By Steve Edelson, Executive Editor

Ammonia has long been viewed as a toxic cellular by-product of glutamine metabolism that has little or no functionality. New findings by a group at Pfizer Inc. now suggest this may not always be the case. The team found that in tumors, ammonia functions as a diffusible signal that can trigger autophagy in neighboring cancer cells, which enables them to be better prepared to counter external stressors such as chemotherapeutics.1 The results suggest that disrupting glutamine
metabolism to reduce ammonia could be explored as a therapeutic strategy. The challenge will be figuring out how to therapeutically target the underlying pathways. In the presence of oxygen, normal cells extract as much energy as possible from glucose primarily through mitochondrial oxidative phosphorylation. In contrast, the majority of tumors grow mostly through glycolysis, a less efficient but faster process that involves converting glucose to lactate in the cytosol.
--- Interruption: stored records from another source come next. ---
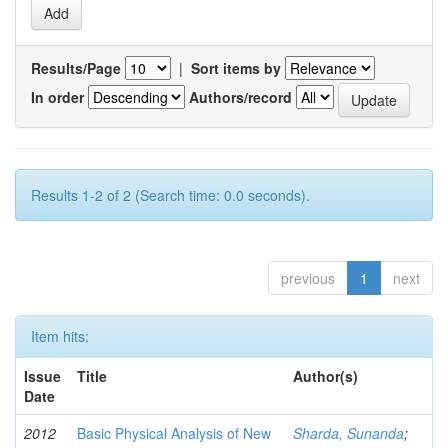
Results/Page
|
Sort items by
In order
Authors/record
Results 1-2 of 2 (Search time: 0.0 seconds).
previous
1
next
Item hits:
Issue
Title
Author(s)
Date
2012
Basic Physical Analysis of New
Sharda, Sunanda
;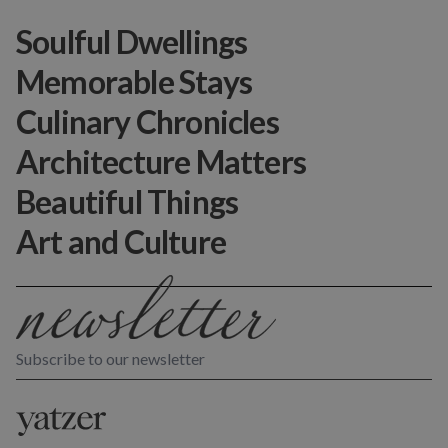
Soulful Dwellings
Memorable Stays
Culinary Chronicles
Architecture Matters
Beautiful Things
Art and Culture
Subscribe to our newsletter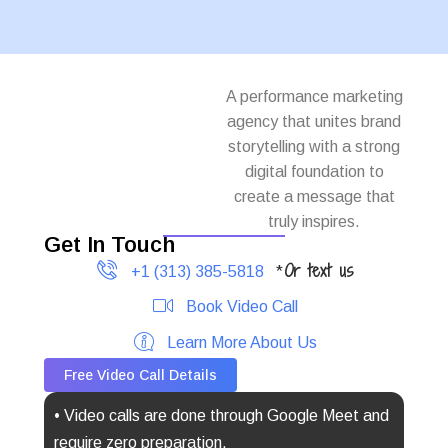
A performance marketing
agency that unites brand
storytelling with a strong
digital foundation to
create a message that
truly inspires.
Get In Touch
Or text us
+1 (313) 385-5818
*
Book Video Call
Learn More About Us
Free Video Call Details
• Video calls are done through Google Meet and
require zero preparation.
As a result, the mitochondria of tumor cells are not used to generate ATP—instead, they work overtime producing intermediates for the
synthesis of nucleic and fatty acids via the tricarboxylic acid (TCA) cycle (see Figure 1, “Ammonia as a stress signal in cancer”).
One of the substrates for the TCA cycle, α-ketoglutarate, is generated from glutamine in the mitochondria following two deamination reactions. As a by-product, two molecules of ammonia are released.